Hubert. I am much bounden to your Majesty.

K. John. Good friend, thou hast no cause to say so yet
But thou shalt have and creep time ne'er so slow,
Yet it shall come for me to do thee good.
I had a thing to say but let it go;
The sun is in the heav'n; and the proud day,
Attended with the pleasures of the world,
Is all too wantori, and too full of gawds,
To give me audience. If the midnight-bell
Did with his iron tongue and brazen mouth
Sound one into the drowsy race of night;
If this same were a church-yard where we stand,
And thou possessed with a thousand wrongs;
Or if that surly spirit Melancholy
Had bak'd thy blood, and made it heavy-thick,
Which else runs tickling up and down the veins,
Making that idiot Laughter keep men's eyes,
And strain their cheeks to idle merriment,
(A passion hateful to my purposes;)
Or if that thou couldst see me without eyes,
Hear me without thine ears, and make reply
Without a tongue, using conceit alone,
Without eyes, ears, and harmful sound of words;
Then, in despite of broad-ey'd watchful day,
I would into thy bosom pour my thoughts.
But ah, I will not-Yet I love thee well;
And, by my troth, I think thou lov'st me well.

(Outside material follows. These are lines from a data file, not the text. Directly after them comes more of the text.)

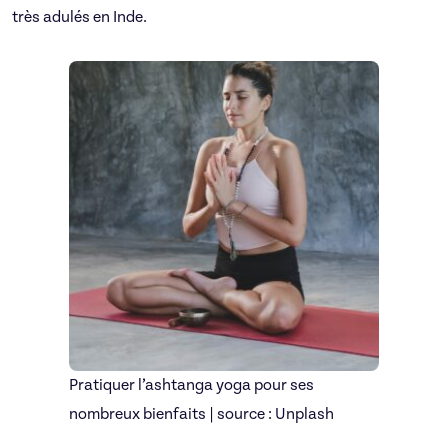
très adulés en Inde.
Pratiquer l’ashtanga yoga pour ses
nombreux bienfaits | source : Unplash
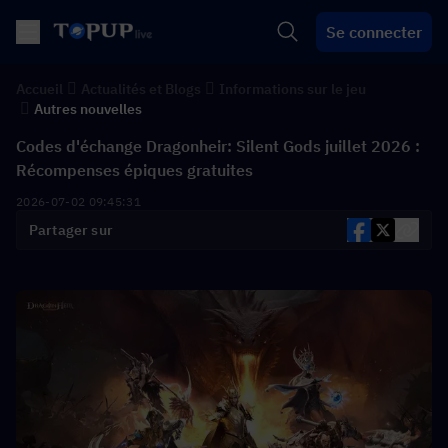
Se connecter
Accueil
Actualités et Blogs
Informations sur le jeu
Autres nouvelles
Codes d'échange Dragonheir: Silent Gods juillet 2026 :
Récompenses épiques gratuites
2026-07-02 09:45:31
Partager sur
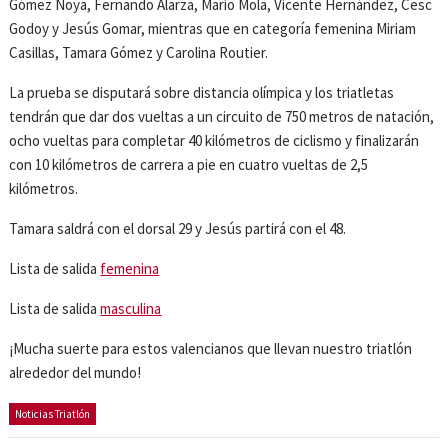
Gómez Noya, Fernando Alarza, Mario Mola, Vicente Hernández, Cesc
Godoy y Jesús Gomar, mientras que en categoría femenina Miriam
Casillas, Tamara Gómez y Carolina Routier.
La prueba se disputará sobre distancia olímpica y los triatletas
tendrán que dar dos vueltas a un circuito de 750 metros de natación,
ocho vueltas para completar 40 kilómetros de ciclismo y finalizarán
con 10 kilómetros de carrera a pie en cuatro vueltas de 2,5
kilómetros.
Tamara saldrá con el dorsal 29 y Jesús partirá con el 48.
Lista de salida
femenina
Lista de salida
masculina
¡Mucha suerte para estos valencianos que llevan nuestro triatlón
alrededor del mundo!
Noticias Triatlón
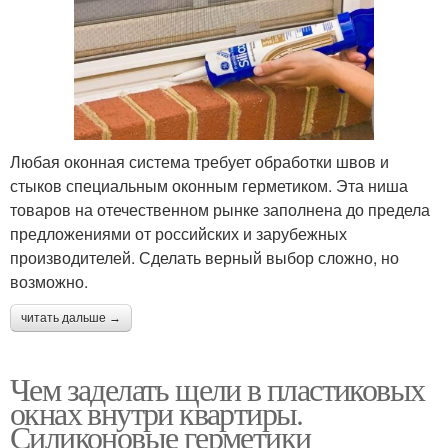
Любая оконная система требует обработки швов и
стыков специальным оконным герметиком. Эта ниша
товаров на отечественном рынке заполнена до предела
предложениями от российских и зарубежных
производителей. Сделать верный выбор сложно, но
возможно.
читать дальше →
Чем заделать щели в пластиковых
окнах внутри квартиры.
Силиконовые герметики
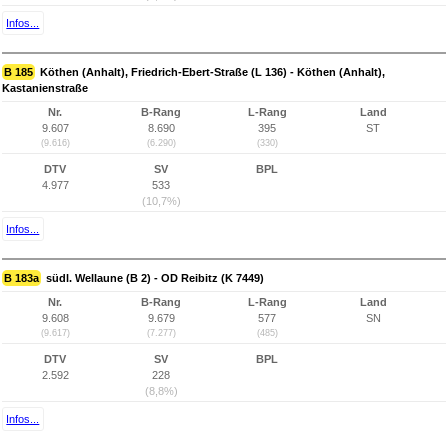
Infos...
B 185
Köthen (Anhalt), Friedrich-Ebert-Straße (L 136) - Köthen (Anhalt),
Kastanienstraße
Nr.
B-Rang
L-Rang
Land
9.607
8.690
395
ST
(9.616)
(6.290)
(330)
DTV
SV
BPL
4.977
533
(10,7%)
Infos...
B 183a
südl. Wellaune (B 2) - OD Reibitz (K 7449)
Nr.
B-Rang
L-Rang
Land
9.608
9.679
577
SN
(9.617)
(7.277)
(485)
DTV
SV
BPL
2.592
228
(8,8%)
Infos...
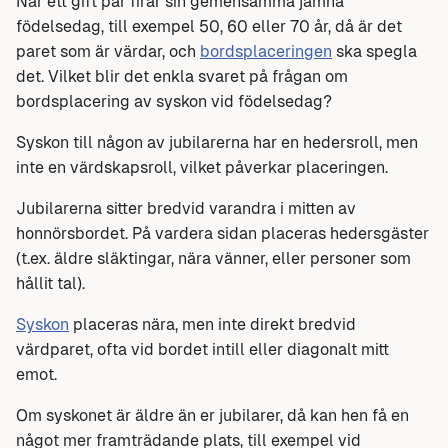
När ett gift par firar sin gemensamma jämna
födelsedag, till exempel 50, 60 eller 70 år, då är det
paret som är värdar, och
bordsplaceringen
ska spegla
det. Vilket blir det enkla svaret på frågan om
bordsplacering av syskon vid födelsedag?
Syskon till någon av jubilarerna har en hedersroll, men
inte en värdskapsroll, vilket påverkar placeringen.
Jubilarerna sitter bredvid varandra i mitten av
honnörsbordet. På vardera sidan placeras hedersgäster
(t.ex. äldre släktingar, nära vänner, eller personer som
hållit tal).
Syskon
placeras nära, men inte direkt bredvid
värdparet, ofta vid bordet intill eller diagonalt mitt
emot.
Om syskonet är äldre än er jubilarer, då kan hen få en
något mer framträdande plats, till exempel vid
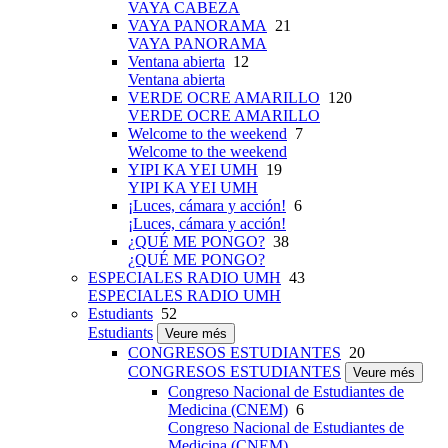
VAYA CABEZA
VAYA PANORAMA
21
VAYA PANORAMA
Ventana abierta
12
Ventana abierta
VERDE OCRE AMARILLO
120
VERDE OCRE AMARILLO
Welcome to the weekend
7
Welcome to the weekend
YIPI KA YEI UMH
19
YIPI KA YEI UMH
¡Luces, cámara y acción!
6
¡Luces, cámara y acción!
¿QUÉ ME PONGO?
38
¿QUÉ ME PONGO?
ESPECIALES RADIO UMH
43
ESPECIALES RADIO UMH
Estudiants
52
Estudiants
Veure més
CONGRESOS ESTUDIANTES
20
CONGRESOS ESTUDIANTES
Veure més
Congreso Nacional de Estudiantes de
Medicina (CNEM)
6
Congreso Nacional de Estudiantes de
Medicina (CNEM)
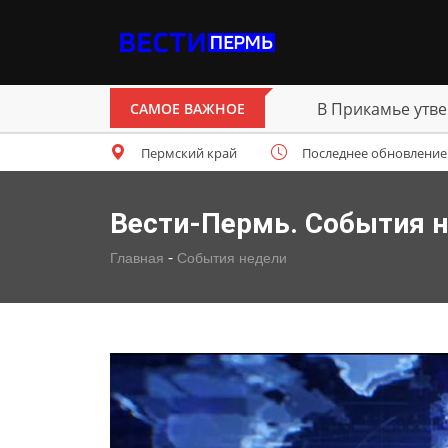
В Прикамье утве
САМОЕ ВАЖНОЕ
Пермский край
Последнее обновление: п
Вести-Пермь. События 
-
Главная
События недели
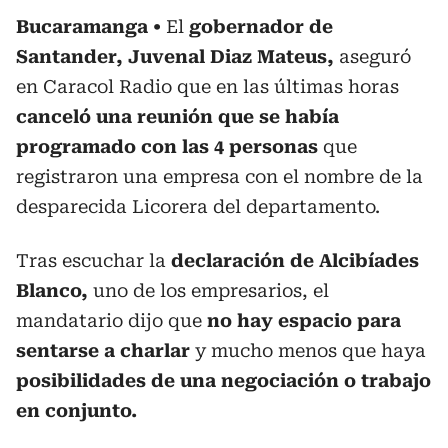
Bucaramanga
El
gobernador de
Santander, Juvenal Diaz Mateus,
aseguró
en Caracol Radio que en las últimas horas
canceló una reunión que se había
programado con las 4 personas
que
registraron una empresa con el nombre de la
desparecida Licorera del departamento.
Tras escuchar la
declaración de Alcibíades
Blanco,
uno de los empresarios, el
mandatario dijo que
no hay espacio para
sentarse a charlar
y mucho menos que haya
posibilidades de una negociación o trabajo
en conjunto.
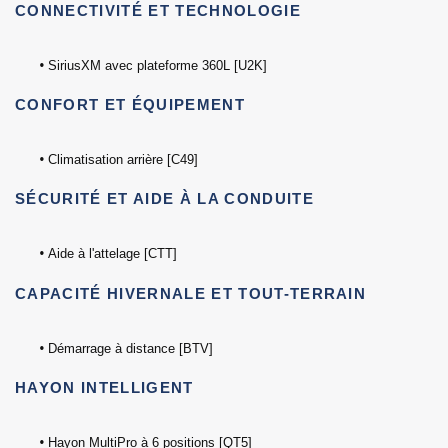
CONNECTIVITÉ ET TECHNOLOGIE
•
SiriusXM avec plateforme 360L [U2K]
CONFORT ET ÉQUIPEMENT
•
Climatisation arrière [C49]
SÉCURITÉ ET AIDE À LA CONDUITE
•
Aide à l'attelage [CTT]
CAPACITÉ HIVERNALE ET TOUT-TERRAIN
•
Démarrage à distance [BTV]
HAYON INTELLIGENT
•
Hayon MultiPro à 6 positions [QT5]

Hubert. So well, that what you bid me undertake,
Though that my death were adjunct to my act,
By Heav'n I'd do't.

K. John. Do not I know thou would'st?
Good Hubert, Hubert, Hubert, throw thine eye
On yon young boy. I'll tell thee what, my friend;
He is a very serpent in my way.

And, wheresoe'er this foot of mine doth tread,

He lies before me. Dost thou understand me?
Thou art his keeper.

King John, Act III. Sc. 5.

As things are best illustrated by their contraries, I proceed to faulty sentiments, disdaining to be indebted for examples to any but the most approved authors. The first class shall consist of sentiments that accord not with the passion; or, in other words, sentiments that the passion does not naturally suggest. In the second class, shall be ranged sentiments that may belong to an ordinary passion, but unsuitable to it as tinctured by a singular character. Thoughts that properly are not sentiments, but rather descriptions, make a third. Sentiments that belong to the passion represented, but are faulty as being introduced too early or too late, make a fourth. Vicious sentiments exposed in their native dress, instead of being concealed or disguised, make a fifth. And in the last class, shall be collected sentiments suited to no character nor passion, and therefore unnatural.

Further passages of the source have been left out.